Copy each record below faithfully, leaving out images.

Top of Data shown

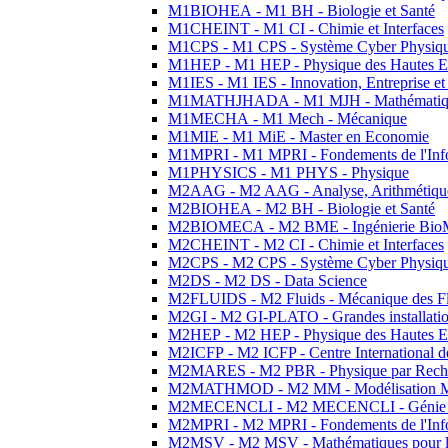
M1BIOHEA - M1 BH - Biologie et Santé
M1CHEINT - M1 CI - Chimie et Interfaces
M1CPS - M1 CPS - Système Cyber Physiq
M1HEP - M1 HEP - Physique des Hautes E
M1IES - M1 IES - Innovation, Entreprise et
M1MATHJHADA - M1 MJH - Mathématiqu
M1MECHA - M1 Mech - Mécanique
M1MIE - M1 MiE - Master en Economie
M1MPRI - M1 MPRI - Fondements de l'Inf
M1PHYSICS - M1 PHYS - Physique
M2AAG - M2 AAG - Analyse, Arithmétique
M2BIOHEA - M2 BH - Biologie et Santé
M2BIOMECA - M2 BME - Ingénierie BioM
M2CHEINT - M2 CI - Chimie et Interfaces
M2CPS - M2 CPS - Système Cyber Physiq
M2DS - M2 DS - Data Science
M2FLUIDS - M2 Fluids - Mécanique des Fl
M2GI - M2 GI-PLATO - Grandes installation
M2HEP - M2 HEP - Physique des Hautes E
M2ICFP - M2 ICFP - Centre International 
M2MARES - M2 PBR - Physique par Rech
M2MATHMOD - M2 MM - Modélisation M
M2MECENCLI - M2 MECENCLI - Génie Méc
M2MPRI - M2 MPRI - Fondements de l'Inf
M2MSV - M2 MSV - Mathématiques pour le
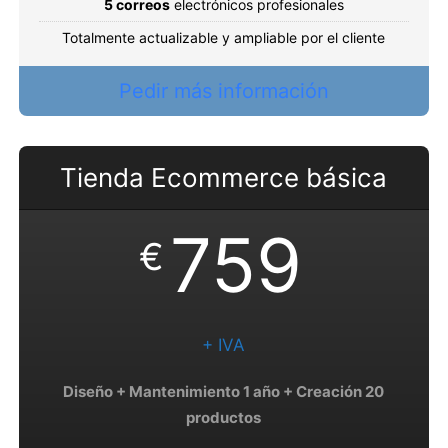
5 correos
electrónicos profesionales
Totalmente actualizable y ampliable por el cliente
Pedir más información
Tienda Ecommerce básica
759
€
+ IVA
Diseño + Mantenimiento 1 año + Creación 20
productos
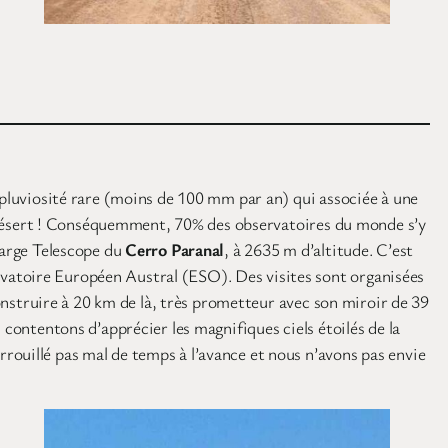
e pluviosité rare (moins de 100 mm par an) qui associée à une
 le désert ! Conséquemment, 70% des observatoires du monde s’y
Large Telescope du
Cerro Paranal
, à 2635 m d’altitude. C’est
vatoire Européen Austral (ESO). Des visites sont organisées
construire à 20 km de là, très prometteur avec son miroir de 39
 contentons d’apprécier les magnifiques ciels étoilés de la
rouillé pas mal de temps à l’avance et nous n’avons pas envie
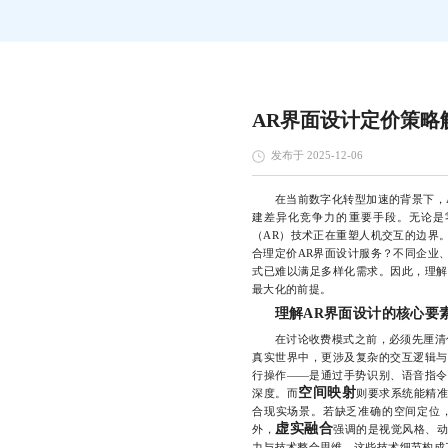
AR界面设计定价策略
发布于 2025-12-06
在当前数字化转型加速的背景下，A
建差异化竞争力的重要手段。无论是
（AR）技术正在重塑人机交互的边界
合理定价AR界面设计服务？不同企业
式已难以满足多样化需求。因此，理解
最大化的前提。
理解AR界面设计的核心要
在讨论收费模式之前，必须先厘清什
真实世界中，更涉及复杂的交互逻辑与
行操作——是通过手势识别、语音指令
空间映射
深度。而
则要求系统能精
合现实场景。若缺乏准确的空间定位，
虚实融合
外，
强调的是视觉风格、
力与技术整合思维。这些技术细节构成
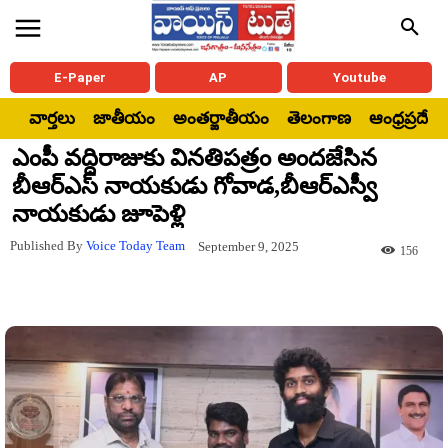
E-Paper
AP
Youtube
వార్తలు
జాతీయం
అంతర్జాతీయం
తెలంగాణ
ఆంధ్రప్రదేశ్
ఎంపీ వద్దిరాజుకు వినతిపత్రం అందజేసిన
బీఆర్ఎస్ నాయకుడు గోవాడ,బీఆర్ఎస్వీ
నాయకుడు జూపెళ్లి
Published By
Voice Today Team
September 9, 2025
156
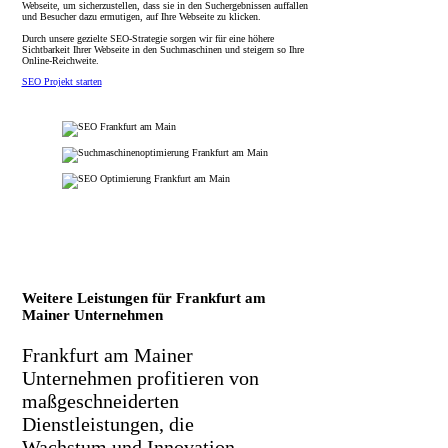
Webseite, um sicherzustellen, dass sie in den Suchergebnissen auffallen
und Besucher dazu ermutigen, auf Ihre Webseite zu klicken.
Durch unsere gezielte SEO-Strategie sorgen wir für eine höhere
Sichtbarkeit Ihrer Webseite in den Suchmaschinen und steigern so Ihre
Online-Reichweite.
SEO Projekt starten
Weitere Leistungen für Frankfurt am
Mainer Unternehmen
Frankfurt am Mainer
Unternehmen profitieren von
maßgeschneiderten
Dienstleistungen, die
Wachstum und Innovation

Bottom of Data shown

Answer section:
M1BIOHEA - M1 BH - Biologie et Santé
M1CHEINT - M1 CI - Chimie et Interfaces
M1CPS - M1 CPS - Système Cyber Physiq
M1HEP - M1 HEP - Physique des Hautes E
M1IES - M1 IES - Innovation, Entreprise et
M1MATHJHADA - M1 MJH - Mathématiqu
M1MECHA - M1 Mech - Mécanique
M1MIE - M1 MiE - Master en Economie
M1MPRI - M1 MPRI - Fondements de l'Inf
M1PHYSICS - M1 PHYS - Physique
M2AAG - M2 AAG - Analyse, Arithmétique
M2BIOHEA - M2 BH - Biologie et Santé
M2BIOMECA - M2 BME - Ingénierie BioM
M2CHEINT - M2 CI - Chimie et Interfaces
M2CPS - M2 CPS - Système Cyber Physiq
M2DS - M2 DS - Data Science
M2FLUIDS - M2 Fluids - Mécanique des Fl
M2GI - M2 GI-PLATO - Grandes installation
M2HEP - M2 HEP - Physique des Hautes E
M2ICFP - M2 ICFP - Centre International 
M2MARES - M2 PBR - Physique par Rech
M2MATHMOD - M2 MM - Modélisation M
M2MECENCLI - M2 MECENCLI - Génie Méc
M2MPRI - M2 MPRI - Fondements de l'Inf
M2MSV - M2 MSV - Mathématiques pour le
5 correos
electrónicos profesionales
Totalmente actualizable y ampliable por el cliente
Pedir más información
Tienda Ecommerce básica
759
€
+ IVA
Diseño + Mantenimiento 1 año + Creación 20
productos
e pluviosité rare (moins de 100 mm par an) qui associée à une
 le désert ! Conséquemment, 70% des observatoires du monde s’y
Large Telescope du
Cerro Paranal
, à 2635 m d’altitude. C’est
vatoire Européen Austral (ESO). Des visites sont organisées
construire à 20 km de là, très prometteur avec son miroir de 39
 contentons d’apprécier les magnifiques ciels étoilés de la
rouillé pas mal de temps à l’avance et nous n’avons pas envie
AR界面设计定价策略
发布于 2025-12-06
在当前数字化转型加速的背景下，A
建差异化竞争力的重要手段。无论是
（AR）技术正在重塑人机交互的边界
合理定价AR界面设计服务？不同企业
式已难以满足多样化需求。因此，理解
最大化的前提。
理解AR界面设计的核心要
在讨论收费模式之前，必须先厘清什
真实世界中，更涉及复杂的交互逻辑与
行操作——是通过手势识别、语音指令
空间映射
深度。而
则要求系统能精
合现实场景。若缺乏准确的空间定位，
虚实融合
外，
强调的是视觉风格、
力与技术整合思维。这些技术细节构成
E-Paper
AP
Youtube
వార్తలు
జాతీయం
అంతర్జాతీయం
తెలంగాణ
ఆంధ్రప్రదేశ్
ఎంపీ వద్దిరాజుకు వినతిపత్రం అందజేసిన
బీఆర్ఎస్ నాయకుడు గోవాడ,బీఆర్ఎస్వీ
నాయకుడు జూపెళ్లి
Published By
Voice Today Team
September 9, 2025
156
Webseite, um sicherzustellen, dass sie in den Suchergebnissen auffallen
und Besucher dazu ermutigen, auf Ihre Webseite zu klicken.
Durch unsere gezielte SEO-Strategie sorgen wir für eine höhere
Sichtbarkeit Ihrer Webseite in den Suchmaschinen und steigern so Ihre
Online-Reichweite.
SEO Projekt starten
Weitere Leistungen für Frankfurt am
Mainer Unternehmen
Frankfurt am Mainer
Unternehmen profitieren von
maßgeschneiderten
Dienstleistungen, die
Wachstum und Innovation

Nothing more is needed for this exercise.